It’s been a busy week. Lots happening. Life. But when the peach trees are ready, like time and tide, they wait for no one.
Then we gave away bunches of rosy white peaches to grateful friends, one of whom set to work making the most wonderful jam. (Thank you, Sue!) The heavenly taste of summer jam spread on freshly baked brioche or a toasted English muffin — we decided we wanted more! To paraphrase Mae West, too much of a good thing is wonderful. So when our friend Laurie graciously offered to share her apricot crop, we were happy to accept.
We peeled the fruit, removed the pits, and began turning it all into magic.
(adapted from Saving the Season by Kevin West)
Joan recently attended a “citrus” class at the Institute of Domestic Technology where Kevin taught those gathered around the table to turn oranges, peel and all, into a fabulous marmalade. Kevin is knowledgeable about all things from the garden; his book, Saving the Season, is a definitive text on home canning, pickling, and preserving, and even touches on producing liqueurs and candies. Here is an adaptation of Kevin’s classic apricot jam recipe.
3 1/2 pounds apricots
2 tablespoons freshly squeezed lemon juice
3 cups sugar
Sterilized jam jars with lids (This recipe should make about 6 8-ounce jars)
Rinse the apricots, slice into quarters, and remove the pits. Toss the fruit with lemon juice, stir in the sugar, and set aside to macerate for 30 minutes or up to overnight.
Turn the fruit-sugar mixture into a wide, flat non-reactive pan and rapidly bring to a boil (ideally the pan should be large enough to hold the fruit-sugar mixture at a shallow depth of 1 to 2 inches). Cook over a high flame, stirring frequently, until sufficiently reduced 8 to 10 minutes after the boil. Apricot jam will not achieve a firm gel set, but will develop a thick, silky consistency.
Remove the pan from the heat, and continue to stir for another 2 or 3 minutes if you would like to break down the fruit for a smoother texture. Ladle the hot jam into six prepared 1/2-pint jars, leaving 1/4 inch at the top. Refrigerate for three weeks or freeze up to 3 months.

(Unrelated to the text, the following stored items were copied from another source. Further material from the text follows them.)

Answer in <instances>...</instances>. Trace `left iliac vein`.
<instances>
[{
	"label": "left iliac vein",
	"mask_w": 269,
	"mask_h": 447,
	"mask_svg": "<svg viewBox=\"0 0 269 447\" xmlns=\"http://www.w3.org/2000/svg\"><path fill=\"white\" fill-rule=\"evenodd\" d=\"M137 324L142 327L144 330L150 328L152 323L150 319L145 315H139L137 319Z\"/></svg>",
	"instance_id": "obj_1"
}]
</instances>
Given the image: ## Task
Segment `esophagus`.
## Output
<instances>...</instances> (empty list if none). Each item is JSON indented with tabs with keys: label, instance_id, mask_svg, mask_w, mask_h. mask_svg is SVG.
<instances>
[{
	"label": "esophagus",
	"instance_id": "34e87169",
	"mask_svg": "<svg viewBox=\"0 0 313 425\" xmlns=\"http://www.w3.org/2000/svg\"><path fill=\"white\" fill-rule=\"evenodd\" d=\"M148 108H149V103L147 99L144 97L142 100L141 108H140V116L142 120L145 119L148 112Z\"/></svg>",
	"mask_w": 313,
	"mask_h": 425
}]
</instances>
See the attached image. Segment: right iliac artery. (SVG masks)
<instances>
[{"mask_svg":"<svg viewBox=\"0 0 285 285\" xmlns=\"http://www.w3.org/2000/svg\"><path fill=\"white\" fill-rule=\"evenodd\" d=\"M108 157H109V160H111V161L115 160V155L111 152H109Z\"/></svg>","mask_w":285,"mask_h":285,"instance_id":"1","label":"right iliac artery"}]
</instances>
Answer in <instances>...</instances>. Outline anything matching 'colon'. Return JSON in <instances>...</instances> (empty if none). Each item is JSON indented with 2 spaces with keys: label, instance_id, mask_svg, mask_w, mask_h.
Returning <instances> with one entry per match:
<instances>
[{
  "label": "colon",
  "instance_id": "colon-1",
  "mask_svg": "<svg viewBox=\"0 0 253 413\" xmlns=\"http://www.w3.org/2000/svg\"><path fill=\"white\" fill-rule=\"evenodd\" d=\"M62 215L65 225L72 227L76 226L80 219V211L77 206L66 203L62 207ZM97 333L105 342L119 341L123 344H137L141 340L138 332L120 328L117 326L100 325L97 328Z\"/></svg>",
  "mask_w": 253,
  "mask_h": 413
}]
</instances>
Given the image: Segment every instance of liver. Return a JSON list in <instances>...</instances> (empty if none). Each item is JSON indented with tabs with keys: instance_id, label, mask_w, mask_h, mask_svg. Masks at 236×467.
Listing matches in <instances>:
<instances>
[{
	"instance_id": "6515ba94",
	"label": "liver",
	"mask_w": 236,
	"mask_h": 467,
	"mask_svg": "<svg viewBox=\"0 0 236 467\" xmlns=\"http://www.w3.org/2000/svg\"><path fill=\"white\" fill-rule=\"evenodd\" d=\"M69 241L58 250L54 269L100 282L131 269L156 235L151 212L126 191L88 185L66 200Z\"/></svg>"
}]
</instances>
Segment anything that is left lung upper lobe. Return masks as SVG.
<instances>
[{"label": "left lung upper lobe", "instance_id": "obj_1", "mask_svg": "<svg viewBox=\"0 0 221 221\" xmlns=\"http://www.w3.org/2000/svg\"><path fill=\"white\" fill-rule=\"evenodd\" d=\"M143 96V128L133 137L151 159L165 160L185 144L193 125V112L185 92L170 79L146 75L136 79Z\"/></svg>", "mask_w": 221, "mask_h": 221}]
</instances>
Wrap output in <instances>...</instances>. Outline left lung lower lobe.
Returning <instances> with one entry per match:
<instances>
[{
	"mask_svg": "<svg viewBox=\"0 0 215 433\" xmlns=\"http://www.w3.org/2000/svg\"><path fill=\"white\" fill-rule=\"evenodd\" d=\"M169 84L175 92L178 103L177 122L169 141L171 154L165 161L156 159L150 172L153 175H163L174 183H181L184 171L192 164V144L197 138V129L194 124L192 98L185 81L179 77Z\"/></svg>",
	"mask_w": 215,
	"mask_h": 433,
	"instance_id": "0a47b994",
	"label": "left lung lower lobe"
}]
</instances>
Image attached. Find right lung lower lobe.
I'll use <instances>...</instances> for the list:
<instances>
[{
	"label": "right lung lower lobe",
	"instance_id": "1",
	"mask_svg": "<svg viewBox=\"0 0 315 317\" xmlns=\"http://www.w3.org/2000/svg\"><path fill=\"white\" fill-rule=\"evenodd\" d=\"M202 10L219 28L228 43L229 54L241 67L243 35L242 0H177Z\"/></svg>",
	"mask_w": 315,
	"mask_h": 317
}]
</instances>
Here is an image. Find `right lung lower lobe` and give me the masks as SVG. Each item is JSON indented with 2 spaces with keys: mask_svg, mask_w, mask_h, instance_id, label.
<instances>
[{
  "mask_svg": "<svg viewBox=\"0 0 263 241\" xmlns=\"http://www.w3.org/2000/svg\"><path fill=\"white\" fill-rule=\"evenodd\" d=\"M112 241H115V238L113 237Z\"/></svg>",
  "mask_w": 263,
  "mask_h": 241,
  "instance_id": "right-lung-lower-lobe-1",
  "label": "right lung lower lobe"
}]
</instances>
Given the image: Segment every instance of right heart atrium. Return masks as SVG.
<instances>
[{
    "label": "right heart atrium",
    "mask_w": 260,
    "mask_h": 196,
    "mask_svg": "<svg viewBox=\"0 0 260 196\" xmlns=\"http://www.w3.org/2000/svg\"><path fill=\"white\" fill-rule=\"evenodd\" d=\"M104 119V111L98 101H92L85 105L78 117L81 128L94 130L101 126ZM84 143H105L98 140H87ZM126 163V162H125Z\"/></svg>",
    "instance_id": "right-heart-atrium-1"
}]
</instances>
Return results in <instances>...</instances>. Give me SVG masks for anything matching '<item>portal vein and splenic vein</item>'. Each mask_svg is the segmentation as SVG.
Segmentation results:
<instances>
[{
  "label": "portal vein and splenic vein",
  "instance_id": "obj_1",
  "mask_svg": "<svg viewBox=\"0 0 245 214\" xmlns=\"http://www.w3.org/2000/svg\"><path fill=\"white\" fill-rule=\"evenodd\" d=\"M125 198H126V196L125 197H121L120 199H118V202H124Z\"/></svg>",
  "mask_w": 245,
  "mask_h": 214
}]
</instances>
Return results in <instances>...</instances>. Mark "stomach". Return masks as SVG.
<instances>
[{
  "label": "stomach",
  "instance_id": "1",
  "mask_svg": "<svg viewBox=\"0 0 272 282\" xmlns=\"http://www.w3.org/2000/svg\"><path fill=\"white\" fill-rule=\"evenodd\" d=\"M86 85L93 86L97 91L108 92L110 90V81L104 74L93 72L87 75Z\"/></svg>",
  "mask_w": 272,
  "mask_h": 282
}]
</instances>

Peach Jam (confiture de peche)
(adapted from Lenotre’s Ice Creams and Candies)
This recipe is derived from the famous French patissier, Gaston Lenotre. Like the apricot jam recipe above, it requires no pectin, just lots of ripe fresh fruit. Be warned: he calls for the fruit to macerate in sugar overnight, so be sure to allow enough time. We used white peaches for this but yellow or a mixture will work beautifully.
4 pounds ripe peaches
5 1/2 cups granulated sugar
1/2 of one vanilla bean
Juice of one lemon
Sterilized jam jars with lids. (This recipe should make about 4 8-ounce jars.)

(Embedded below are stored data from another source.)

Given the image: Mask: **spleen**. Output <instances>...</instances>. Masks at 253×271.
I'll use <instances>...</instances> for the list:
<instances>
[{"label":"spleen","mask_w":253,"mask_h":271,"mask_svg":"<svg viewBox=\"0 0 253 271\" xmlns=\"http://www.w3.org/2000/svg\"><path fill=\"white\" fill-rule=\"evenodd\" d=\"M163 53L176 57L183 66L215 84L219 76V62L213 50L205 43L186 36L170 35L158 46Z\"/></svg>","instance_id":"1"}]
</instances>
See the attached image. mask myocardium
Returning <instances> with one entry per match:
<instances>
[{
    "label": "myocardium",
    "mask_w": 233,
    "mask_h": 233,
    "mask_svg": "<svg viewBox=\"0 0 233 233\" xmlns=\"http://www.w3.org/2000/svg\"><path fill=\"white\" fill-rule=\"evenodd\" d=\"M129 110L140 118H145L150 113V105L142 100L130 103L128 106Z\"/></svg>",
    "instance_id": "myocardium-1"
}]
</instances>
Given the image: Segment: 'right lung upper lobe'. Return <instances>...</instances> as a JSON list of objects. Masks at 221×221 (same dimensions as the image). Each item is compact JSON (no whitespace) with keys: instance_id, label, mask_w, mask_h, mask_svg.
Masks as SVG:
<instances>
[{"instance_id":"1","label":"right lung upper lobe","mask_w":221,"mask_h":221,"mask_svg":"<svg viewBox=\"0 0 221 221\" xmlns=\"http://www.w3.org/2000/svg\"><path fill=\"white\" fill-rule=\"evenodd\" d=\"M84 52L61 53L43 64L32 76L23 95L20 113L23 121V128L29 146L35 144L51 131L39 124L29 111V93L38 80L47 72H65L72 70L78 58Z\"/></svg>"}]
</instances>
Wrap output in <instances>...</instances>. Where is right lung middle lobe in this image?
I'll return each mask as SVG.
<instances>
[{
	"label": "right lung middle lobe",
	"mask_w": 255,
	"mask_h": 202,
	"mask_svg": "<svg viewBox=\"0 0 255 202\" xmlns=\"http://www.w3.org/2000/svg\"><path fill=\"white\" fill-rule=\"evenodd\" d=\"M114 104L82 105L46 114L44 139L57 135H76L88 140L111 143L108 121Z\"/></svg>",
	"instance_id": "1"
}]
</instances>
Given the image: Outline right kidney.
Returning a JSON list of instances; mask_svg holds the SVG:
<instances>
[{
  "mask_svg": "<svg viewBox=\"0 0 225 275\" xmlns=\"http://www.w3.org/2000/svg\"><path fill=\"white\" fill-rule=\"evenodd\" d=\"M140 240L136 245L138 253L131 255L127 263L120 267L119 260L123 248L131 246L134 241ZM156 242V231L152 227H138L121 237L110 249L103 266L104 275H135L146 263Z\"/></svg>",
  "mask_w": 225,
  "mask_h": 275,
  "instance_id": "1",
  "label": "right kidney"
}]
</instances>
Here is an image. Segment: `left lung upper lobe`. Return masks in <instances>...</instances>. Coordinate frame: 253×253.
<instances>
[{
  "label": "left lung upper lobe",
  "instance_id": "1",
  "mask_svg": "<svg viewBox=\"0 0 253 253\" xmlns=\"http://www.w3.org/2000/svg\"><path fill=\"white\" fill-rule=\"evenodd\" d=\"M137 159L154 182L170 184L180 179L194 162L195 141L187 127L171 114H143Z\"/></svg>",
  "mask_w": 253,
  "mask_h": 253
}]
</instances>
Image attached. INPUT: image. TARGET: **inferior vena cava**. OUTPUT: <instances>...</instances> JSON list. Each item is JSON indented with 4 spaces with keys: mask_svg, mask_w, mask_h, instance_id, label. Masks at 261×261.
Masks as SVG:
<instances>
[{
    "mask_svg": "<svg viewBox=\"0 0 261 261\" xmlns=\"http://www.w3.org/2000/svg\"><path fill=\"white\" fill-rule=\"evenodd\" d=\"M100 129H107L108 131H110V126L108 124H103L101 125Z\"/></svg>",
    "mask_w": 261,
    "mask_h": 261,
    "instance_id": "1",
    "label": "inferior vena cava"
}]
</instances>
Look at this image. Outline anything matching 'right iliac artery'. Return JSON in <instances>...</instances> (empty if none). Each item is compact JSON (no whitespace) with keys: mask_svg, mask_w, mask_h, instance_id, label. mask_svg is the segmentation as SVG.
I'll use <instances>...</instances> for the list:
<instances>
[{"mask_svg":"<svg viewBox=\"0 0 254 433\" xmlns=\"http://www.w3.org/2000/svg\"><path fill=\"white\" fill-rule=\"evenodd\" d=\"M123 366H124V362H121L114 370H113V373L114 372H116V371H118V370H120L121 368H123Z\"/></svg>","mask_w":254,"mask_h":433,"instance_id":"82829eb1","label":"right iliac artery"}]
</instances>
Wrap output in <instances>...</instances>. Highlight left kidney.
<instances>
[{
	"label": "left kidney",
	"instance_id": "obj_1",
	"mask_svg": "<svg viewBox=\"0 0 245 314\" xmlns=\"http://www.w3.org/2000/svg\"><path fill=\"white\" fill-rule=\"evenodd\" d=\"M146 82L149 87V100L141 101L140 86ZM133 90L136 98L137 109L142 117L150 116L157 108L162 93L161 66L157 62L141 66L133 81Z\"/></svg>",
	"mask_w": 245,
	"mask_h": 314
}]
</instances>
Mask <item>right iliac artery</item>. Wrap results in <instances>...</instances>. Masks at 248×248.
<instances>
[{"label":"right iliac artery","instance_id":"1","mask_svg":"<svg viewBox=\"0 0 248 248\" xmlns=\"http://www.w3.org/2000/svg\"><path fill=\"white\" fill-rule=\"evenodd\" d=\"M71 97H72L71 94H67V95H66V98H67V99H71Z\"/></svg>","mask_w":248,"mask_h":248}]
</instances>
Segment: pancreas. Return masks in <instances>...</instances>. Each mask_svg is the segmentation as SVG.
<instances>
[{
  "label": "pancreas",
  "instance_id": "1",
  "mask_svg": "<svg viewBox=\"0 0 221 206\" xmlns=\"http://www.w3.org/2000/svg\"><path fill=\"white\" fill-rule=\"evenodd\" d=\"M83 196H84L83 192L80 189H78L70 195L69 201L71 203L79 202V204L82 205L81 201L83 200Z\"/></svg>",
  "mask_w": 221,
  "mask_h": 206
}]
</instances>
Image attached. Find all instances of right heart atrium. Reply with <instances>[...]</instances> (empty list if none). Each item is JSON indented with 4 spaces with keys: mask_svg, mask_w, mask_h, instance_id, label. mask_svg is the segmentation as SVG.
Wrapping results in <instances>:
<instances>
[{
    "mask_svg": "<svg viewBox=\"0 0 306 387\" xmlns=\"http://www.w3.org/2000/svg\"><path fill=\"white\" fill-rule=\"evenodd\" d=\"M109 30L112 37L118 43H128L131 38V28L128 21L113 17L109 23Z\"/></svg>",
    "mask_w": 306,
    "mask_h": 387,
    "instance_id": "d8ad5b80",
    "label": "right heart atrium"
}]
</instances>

Prepare a large bowl of ice water. Then peel the peaches. To do this, carve a small “x” at the top of each peach, bring a large pot of water to a boil, add the peaches, and boil for about a minute. Then, using a slotted spoon or skimmer, lift them out of the pot and place them in the cold water to stop the cooking. The skins should come off easily.
Cut the peaches into large wedges then place them into a large pan with the sugar and allow them to macerate for 12 to 24 hours (no need to refrigerate).
Drain the peaches and cook the syrup for about 15 minutes but regulate the heat and be careful since it tends to foam and splatter if cooked too fast.
Add the peaches and the vanilla bean, bring the syrup back to a boil, and cook for about 10 minutes. Skim the surface of the jam if necessary, and then stir in the lemon juice.
Immediately remove the jam from the heat, fill the jars, and close quickly with a tight lid.
We like to then turn the jars upside down so any air on the bottom mixes with the jam immediately. Refrigerate or freeze when cooled.